WORK INSTRUCTIONS — From the entries below, reproduce exactly the line containing "شهيدا من عائلة واحدة قضوا في حرب الإبادة", the line containing "شنار: إسرائيل توافق على", and every line in between, with nothing added.
_ _ _ _
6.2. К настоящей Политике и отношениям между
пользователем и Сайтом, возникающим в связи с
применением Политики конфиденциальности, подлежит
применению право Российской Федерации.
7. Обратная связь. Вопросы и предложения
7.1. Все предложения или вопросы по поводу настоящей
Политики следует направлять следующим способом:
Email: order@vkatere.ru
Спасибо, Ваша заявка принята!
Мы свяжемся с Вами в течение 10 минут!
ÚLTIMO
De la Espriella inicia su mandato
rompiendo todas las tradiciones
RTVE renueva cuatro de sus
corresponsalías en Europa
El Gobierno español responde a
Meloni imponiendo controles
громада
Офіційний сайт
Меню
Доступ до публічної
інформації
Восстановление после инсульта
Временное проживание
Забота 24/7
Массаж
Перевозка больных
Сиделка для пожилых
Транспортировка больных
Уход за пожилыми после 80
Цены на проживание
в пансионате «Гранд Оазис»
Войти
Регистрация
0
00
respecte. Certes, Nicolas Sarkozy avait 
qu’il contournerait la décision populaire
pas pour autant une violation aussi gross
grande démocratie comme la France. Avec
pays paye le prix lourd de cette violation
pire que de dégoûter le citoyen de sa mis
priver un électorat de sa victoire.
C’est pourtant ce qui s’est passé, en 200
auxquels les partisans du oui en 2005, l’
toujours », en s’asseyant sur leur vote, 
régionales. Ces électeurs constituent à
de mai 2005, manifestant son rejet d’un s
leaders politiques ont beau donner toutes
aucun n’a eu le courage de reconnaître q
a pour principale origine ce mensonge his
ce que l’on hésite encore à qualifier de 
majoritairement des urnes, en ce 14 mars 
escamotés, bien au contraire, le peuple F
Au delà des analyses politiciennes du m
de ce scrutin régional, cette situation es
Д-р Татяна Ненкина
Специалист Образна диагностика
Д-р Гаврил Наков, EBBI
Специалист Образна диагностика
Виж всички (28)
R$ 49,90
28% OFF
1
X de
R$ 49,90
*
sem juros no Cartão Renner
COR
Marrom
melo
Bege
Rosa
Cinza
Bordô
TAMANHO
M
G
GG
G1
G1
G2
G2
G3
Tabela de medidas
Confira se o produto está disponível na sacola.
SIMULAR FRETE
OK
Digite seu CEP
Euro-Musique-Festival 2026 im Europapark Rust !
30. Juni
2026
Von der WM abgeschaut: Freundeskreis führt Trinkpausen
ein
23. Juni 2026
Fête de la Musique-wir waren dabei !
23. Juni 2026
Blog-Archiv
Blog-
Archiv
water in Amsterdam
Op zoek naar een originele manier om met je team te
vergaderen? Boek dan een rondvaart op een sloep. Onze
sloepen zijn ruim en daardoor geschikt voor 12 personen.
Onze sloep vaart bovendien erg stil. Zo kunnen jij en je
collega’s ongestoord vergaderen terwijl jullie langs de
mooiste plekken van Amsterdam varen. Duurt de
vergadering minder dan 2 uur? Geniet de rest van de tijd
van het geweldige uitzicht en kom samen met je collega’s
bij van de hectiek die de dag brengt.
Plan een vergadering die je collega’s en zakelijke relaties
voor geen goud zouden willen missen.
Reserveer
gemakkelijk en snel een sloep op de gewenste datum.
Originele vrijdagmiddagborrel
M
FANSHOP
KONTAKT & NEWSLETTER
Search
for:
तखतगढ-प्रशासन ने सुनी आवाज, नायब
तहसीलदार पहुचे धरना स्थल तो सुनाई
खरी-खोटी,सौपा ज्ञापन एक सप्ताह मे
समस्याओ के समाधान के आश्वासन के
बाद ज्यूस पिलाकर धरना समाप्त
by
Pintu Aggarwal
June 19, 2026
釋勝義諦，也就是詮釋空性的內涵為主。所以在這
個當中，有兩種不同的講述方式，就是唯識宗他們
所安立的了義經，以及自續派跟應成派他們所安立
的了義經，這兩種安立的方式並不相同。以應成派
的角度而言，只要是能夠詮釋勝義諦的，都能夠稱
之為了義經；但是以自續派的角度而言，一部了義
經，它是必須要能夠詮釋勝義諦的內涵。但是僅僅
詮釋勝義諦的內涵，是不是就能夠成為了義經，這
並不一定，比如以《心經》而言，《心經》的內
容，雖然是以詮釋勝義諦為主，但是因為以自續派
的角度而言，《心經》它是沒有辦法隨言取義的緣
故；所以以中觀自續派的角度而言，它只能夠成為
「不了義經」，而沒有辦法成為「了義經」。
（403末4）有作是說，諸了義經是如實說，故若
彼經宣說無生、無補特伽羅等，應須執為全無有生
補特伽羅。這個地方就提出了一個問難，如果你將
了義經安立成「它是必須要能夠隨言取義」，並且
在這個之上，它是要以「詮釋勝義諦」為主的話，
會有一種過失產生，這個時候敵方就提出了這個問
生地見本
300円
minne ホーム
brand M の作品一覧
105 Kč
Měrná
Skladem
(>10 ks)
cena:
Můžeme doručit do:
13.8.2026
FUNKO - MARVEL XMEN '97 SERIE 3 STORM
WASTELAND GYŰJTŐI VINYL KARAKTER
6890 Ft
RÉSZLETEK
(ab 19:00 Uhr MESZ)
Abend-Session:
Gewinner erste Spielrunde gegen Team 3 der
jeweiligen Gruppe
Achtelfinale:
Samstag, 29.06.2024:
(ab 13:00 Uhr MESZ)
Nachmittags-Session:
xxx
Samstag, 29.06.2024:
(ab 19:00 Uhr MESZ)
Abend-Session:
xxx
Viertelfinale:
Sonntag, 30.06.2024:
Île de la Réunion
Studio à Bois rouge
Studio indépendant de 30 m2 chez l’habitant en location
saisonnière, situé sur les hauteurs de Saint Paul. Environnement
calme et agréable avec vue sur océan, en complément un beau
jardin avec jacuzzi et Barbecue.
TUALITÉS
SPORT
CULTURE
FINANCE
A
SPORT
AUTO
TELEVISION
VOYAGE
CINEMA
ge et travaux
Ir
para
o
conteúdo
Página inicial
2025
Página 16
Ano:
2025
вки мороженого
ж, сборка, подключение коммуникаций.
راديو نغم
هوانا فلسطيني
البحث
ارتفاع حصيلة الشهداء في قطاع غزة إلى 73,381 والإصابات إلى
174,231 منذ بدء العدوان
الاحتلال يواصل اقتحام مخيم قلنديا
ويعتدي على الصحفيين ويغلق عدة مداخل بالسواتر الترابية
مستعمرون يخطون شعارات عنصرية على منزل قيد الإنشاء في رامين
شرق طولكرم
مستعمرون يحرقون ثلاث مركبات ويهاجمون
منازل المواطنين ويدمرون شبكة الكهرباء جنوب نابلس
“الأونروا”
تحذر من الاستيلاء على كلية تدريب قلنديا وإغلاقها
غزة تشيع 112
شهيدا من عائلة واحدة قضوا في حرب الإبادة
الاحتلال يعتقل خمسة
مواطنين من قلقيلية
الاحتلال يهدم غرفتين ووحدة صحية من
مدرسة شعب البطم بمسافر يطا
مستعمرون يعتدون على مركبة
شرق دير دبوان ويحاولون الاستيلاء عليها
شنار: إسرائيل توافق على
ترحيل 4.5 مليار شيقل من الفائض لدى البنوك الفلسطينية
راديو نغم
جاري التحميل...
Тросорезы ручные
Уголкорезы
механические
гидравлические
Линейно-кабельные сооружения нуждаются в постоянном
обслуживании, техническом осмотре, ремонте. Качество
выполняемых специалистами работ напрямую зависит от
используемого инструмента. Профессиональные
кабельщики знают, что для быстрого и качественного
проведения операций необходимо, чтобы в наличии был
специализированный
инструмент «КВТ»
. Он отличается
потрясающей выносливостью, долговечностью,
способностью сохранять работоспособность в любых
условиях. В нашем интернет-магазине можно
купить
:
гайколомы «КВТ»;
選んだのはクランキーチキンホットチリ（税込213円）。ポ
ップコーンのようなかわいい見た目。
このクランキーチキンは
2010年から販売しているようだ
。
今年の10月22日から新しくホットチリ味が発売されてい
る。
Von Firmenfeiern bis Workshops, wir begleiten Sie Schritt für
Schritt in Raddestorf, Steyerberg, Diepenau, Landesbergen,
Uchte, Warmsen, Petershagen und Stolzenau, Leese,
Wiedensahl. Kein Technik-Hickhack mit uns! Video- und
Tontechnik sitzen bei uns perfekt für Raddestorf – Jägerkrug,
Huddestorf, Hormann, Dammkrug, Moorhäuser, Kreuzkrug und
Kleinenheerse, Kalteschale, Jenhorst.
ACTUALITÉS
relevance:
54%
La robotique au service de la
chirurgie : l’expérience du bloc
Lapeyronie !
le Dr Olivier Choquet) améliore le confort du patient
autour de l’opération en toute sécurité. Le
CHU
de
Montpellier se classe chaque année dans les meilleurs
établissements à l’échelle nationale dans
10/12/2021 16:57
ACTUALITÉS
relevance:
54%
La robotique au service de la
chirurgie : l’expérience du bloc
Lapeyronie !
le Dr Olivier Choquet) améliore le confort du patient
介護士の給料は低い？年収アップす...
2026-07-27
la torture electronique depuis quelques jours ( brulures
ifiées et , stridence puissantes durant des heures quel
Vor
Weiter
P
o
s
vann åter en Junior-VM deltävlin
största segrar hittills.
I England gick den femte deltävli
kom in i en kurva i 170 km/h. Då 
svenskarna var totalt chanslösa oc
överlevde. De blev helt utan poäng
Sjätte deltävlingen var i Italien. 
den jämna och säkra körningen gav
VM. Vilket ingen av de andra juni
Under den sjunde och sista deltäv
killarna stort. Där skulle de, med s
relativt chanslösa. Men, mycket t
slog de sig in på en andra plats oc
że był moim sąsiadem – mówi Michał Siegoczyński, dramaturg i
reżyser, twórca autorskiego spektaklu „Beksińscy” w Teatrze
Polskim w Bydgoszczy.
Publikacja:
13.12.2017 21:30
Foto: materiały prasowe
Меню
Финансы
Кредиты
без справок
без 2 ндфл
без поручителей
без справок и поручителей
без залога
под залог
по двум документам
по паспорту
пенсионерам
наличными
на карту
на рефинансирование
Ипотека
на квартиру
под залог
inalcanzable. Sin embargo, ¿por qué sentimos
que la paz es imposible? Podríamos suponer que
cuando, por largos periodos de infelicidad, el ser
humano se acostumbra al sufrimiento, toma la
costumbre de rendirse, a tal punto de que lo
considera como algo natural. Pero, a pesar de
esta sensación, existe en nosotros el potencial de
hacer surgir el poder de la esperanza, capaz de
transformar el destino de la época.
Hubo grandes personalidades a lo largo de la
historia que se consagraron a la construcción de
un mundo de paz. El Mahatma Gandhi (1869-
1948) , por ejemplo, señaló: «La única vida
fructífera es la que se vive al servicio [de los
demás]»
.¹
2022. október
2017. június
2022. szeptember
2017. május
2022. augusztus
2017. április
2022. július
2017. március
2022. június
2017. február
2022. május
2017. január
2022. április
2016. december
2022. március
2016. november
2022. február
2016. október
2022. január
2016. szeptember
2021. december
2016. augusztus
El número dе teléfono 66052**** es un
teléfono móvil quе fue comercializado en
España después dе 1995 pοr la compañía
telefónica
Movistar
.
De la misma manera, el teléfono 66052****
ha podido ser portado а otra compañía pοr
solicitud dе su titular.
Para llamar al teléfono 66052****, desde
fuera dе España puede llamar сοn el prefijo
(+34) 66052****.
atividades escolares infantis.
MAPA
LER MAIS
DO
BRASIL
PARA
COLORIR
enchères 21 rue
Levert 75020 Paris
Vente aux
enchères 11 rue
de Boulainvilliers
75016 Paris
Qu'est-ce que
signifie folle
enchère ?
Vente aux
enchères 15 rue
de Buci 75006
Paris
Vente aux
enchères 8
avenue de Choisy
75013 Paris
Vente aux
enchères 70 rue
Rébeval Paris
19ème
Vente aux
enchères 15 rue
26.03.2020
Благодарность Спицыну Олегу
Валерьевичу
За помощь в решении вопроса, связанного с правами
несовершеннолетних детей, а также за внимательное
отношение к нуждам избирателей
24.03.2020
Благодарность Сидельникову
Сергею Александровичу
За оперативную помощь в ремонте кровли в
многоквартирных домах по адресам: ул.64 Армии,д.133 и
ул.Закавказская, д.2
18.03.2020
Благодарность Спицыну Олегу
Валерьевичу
_ _ _ _
TASK OUTPUT —
شهيدا من عائلة واحدة قضوا في حرب الإبادة
الاحتلال يعتقل خمسة
مواطنين من قلقيلية
الاحتلال يهدم غرفتين ووحدة صحية من
مدرسة شعب البطم بمسافر يطا
مستعمرون يعتدون على مركبة
شرق دير دبوان ويحاولون الاستيلاء عليها
شنار: إسرائيل توافق على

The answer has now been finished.